Former inmate pushed over balcony sues Serco

Author
NZ Herald Staff ,
Publish Date
Thu, 17 Aug 2017, 11:29AM

Former Mt Eden remand prison inmate Alex Littleton is suing Serco New Zealand for half a million dollars, claiming the private prison manager was derelict in its duty of care, enabling two assaults on him, one of which saw him pushed over a balcony breaking both of his legs.

The attack on Littleton was made public in 2015 by Labour Party corrections spokesman Kelvin Davis after the discovery of video footage showing organised fighting groups at Mt Eden Correctional Facility triggered an investigation into Serco's management of the remand prison which ultimately saw the multinational outsourcing company lose the contract.

Littleton's claim emerged in a July 7 ruling on whether the former inmate needed to provide security for costs and outlining the extent of discovery available in his suit. The judgment was recently published on the Ministry of Justice's website.

The former inmate is seeking exemplary damages totalling $500,000 from Serco, claiming the company was "negligent and in breach of duties of care it owed to him" by letting a "dominant culture of violence" take hold in the prison and providing inadequate supervision to prevent prisoner-on-prisoner violence.

Littleton also claims the unlock periods didn't allow easy supervision, that there wasn't adequate CCTV monitoring, that contraband searches and strategies to reduce violence were inadequate, that Serco didn't manage the influence of gangs in the prison, was ineffective in its management of his rehabilitation after the attacks and threatened him if he didn't let Serco discuss his affairs in the media.

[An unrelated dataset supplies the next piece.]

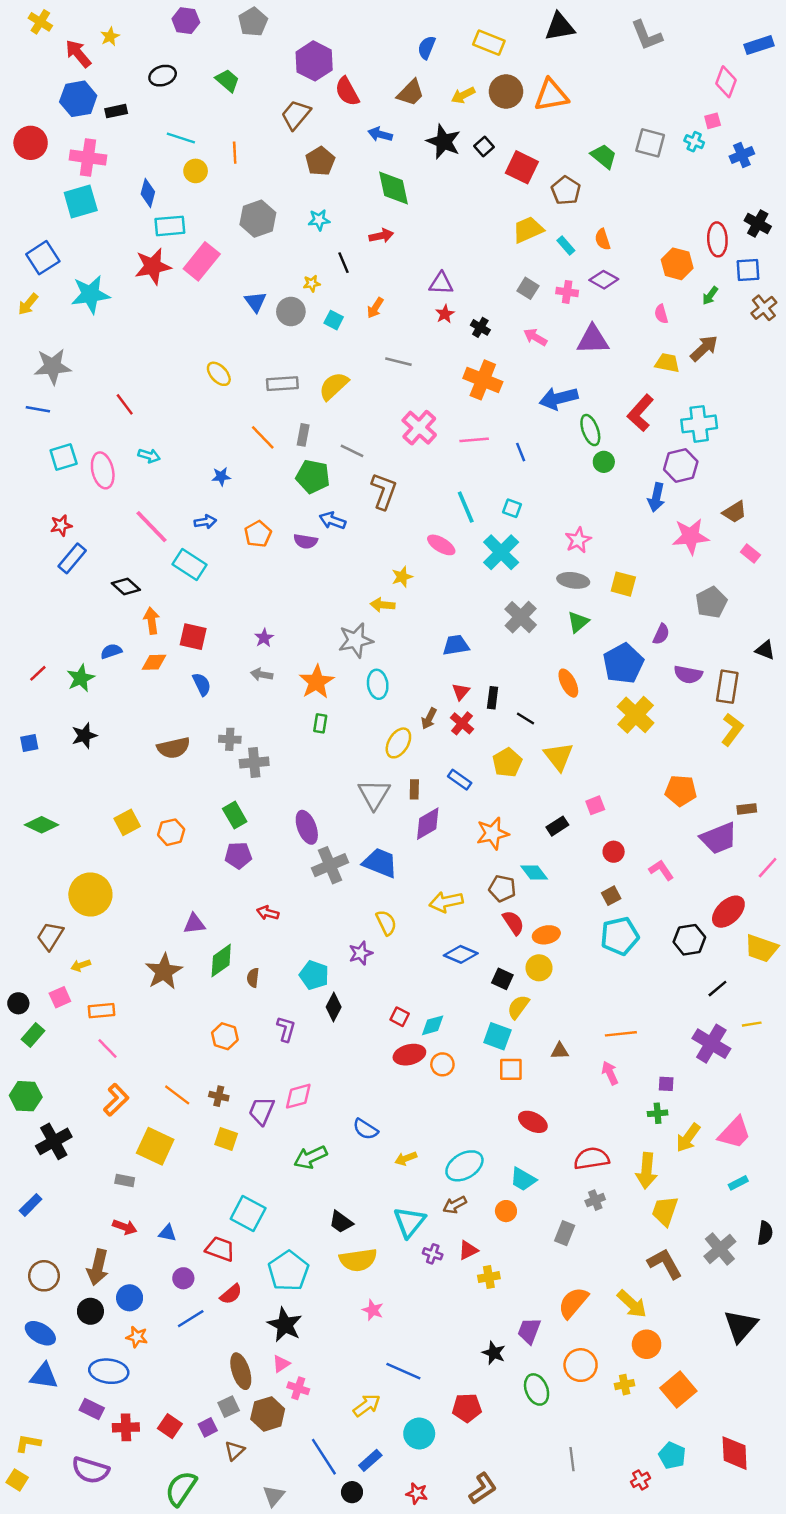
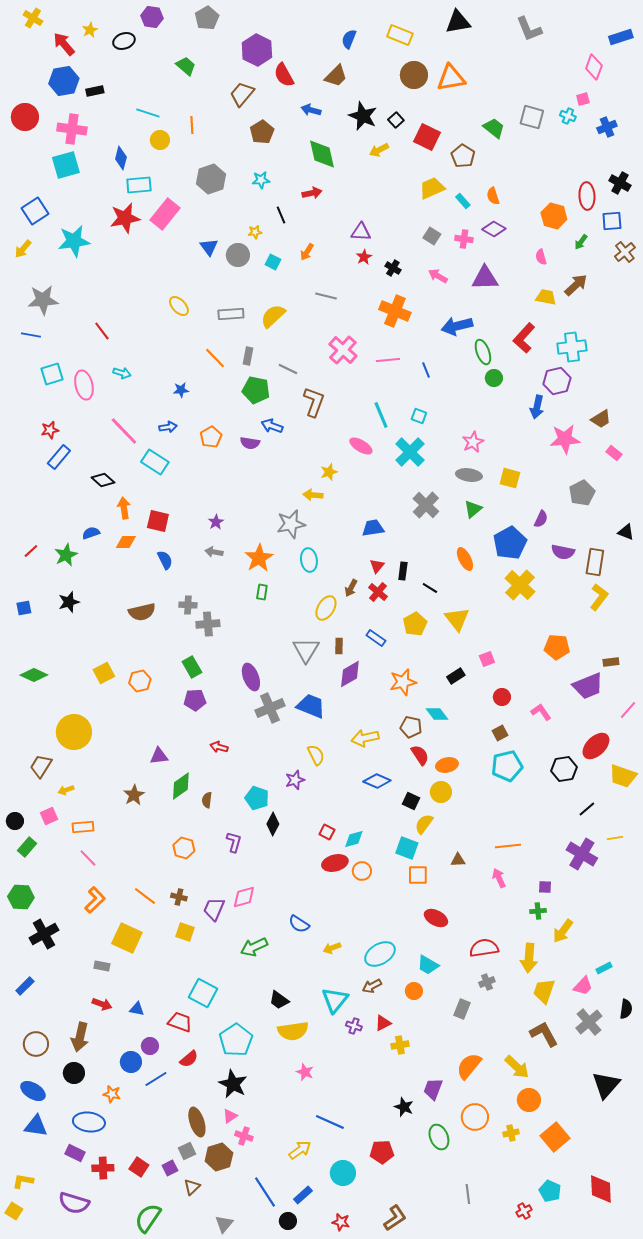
black ellipse: (163, 76) -> (124, 41), moved
yellow arrow: (463, 95) -> (379, 150), moved
brown star: (164, 971) -> (134, 795), size x0.7
pink trapezoid: (735, 1133) -> (583, 986), moved, size x0.7
blue circle: (130, 1298) -> (131, 1062), moved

Serco accepted it had some duties of care to prisoners when it was managing Mt Eden and some of the factual matters pleaded, but rejected it breached those duties.

"It says Mt Littleton's claimed injuries were not sustained as a result of organised fighting within the prison and that any breach of duty by it (which is denied) was not causative of any injury suffered by Mr Littleton," the judgment said. "It also says that Mr Littleton's allegations that it failed to provide adequate supervision or to manage the influence of gangs in the prison, even if made out, had no causative connection with the attacks on him."

Justice Edwin Wylie declined Serco's application for Littlewood to put up security for the company's court costs because it would stop the case from proceeding.

"Mr Littleton is a genuine plaintiff and in my view, access to the Courts in a case such as this is not lightly to be denied," the judge said. "An order for security which would have the effect of preventing the claim from being pursued should only be made after careful consideration, and only in a case in which the claim has little chance of success. That is not the case here."

The judge also ruled the majority of Littleton's application to discover documents was relevant, although he limited the breadth of access to incident reports and operating policies at the time of the attacks.

Justice Wylie said for Littleton's case to succeed he will need to show "Serco deliberately ran a consciously appreciated risk that he might be injured as a result of breaches of the duties of case it owed to him" and that while a report by the Department of Corrections' chief inspector found Serco management had been notified of organised fighting rings and that there was insufficient supervision, "the most reliable evidence of Serco's knowledge and of the risks it consciously ran is likely to come from its internal records."

An interlocutory hearing in chambers is scheduled in the High Court in Auckland today.

Serco has already repaid $8 million to Corrections after the Crown invoked its step-in clause to take back management of the Mt Eden facility halfway through a 10-year, $300m contract. The company sought to have the investigation report into its management rewritten through the High Court, but was rebuffed by Justice Karen Clark who called the criticisms "wholly unwarranted" of a fair investigation and error-free report.

The company still holds the management contract for the Wiri prison in South Auckland, and posted a loss of $10.5m on revenue of $52.1m in calendar 2016, compared to a loss of $11m on revenue of $64.1m a year earlier.